Your submission may take any format you feel most effectively conveys your proposal. One suggested model is the policy brief format, such as those introduced on the World Bank's Policy Briefs portal (above), but this is only one example. The key is to communicate your message persuasively and accessibly to real-world audiences, particularly to participants of the upcoming Asia Health and Well-being Summit.
Evaluation Criteria (Positive factors will be awarded additional points)
Depth of Issue Analysis:
Does your report accurately identify and analyze the current challenges related to your theme? Are data, case studies, or relevant literature incorporated to support your argument? Analytical rigor and evidence-based insights are essential.
Specificity and Feasibility of Proposals:
Are your proposed solutions clearly articulated in the form of concrete actions or policies? Are they grounded in real-world constraints and opportunities? Proposals should consider implementation challenges and identify the necessary institutional or stakeholder collaborations.
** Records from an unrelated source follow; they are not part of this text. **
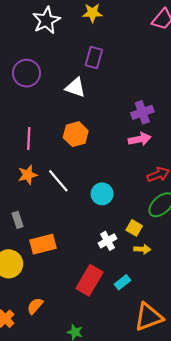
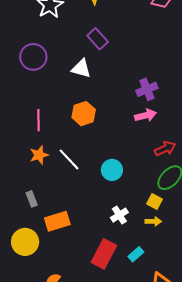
purple rectangle: (94, 58) -> (98, 39), turned -55
yellow square: (134, 228) -> (155, 201), moved

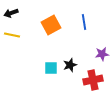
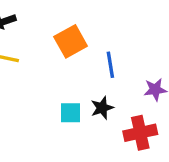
blue line: (84, 22) -> (110, 65), moved

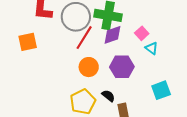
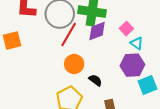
purple hexagon: (122, 67) -> (132, 65), moved
black semicircle: (108, 96) -> (95, 80), moved

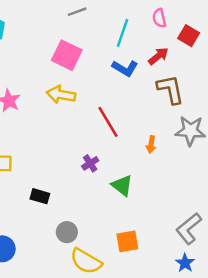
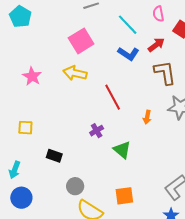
cyan line: (123, 33) -> (128, 25), turned -65
pink square: (67, 55) -> (81, 41), turned 30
Originality and Innovation:
Does your report offer novel perspectives or creative solutions that can contribute to the future of health in Asia?
Multi-dimensional Approach:
Does your work integrate knowledge across multiple fields (e.g., medicine, social sciences, technology, public policy)? We value submissions that demonstrate an ability to synthesize diverse perspectives-such as connecting technological innovation with cultural acceptance, or health policy with economic viability.
Logical Structure and English Expression:
Is your argument well-structured and coherent, with a clear introduction, development, and conclusion? Is your English clear, persuasive, and appropriate for an academic and policy-oriented readership?
This assignment is not merely an academic report. It is an opportunity to shape real-world policy discourse. Your voice as part of the next generation of researchers and practitioners matters. Let us bring your ideas to the global stage, and help shape a more inclusive and sustainable future for health in Asia.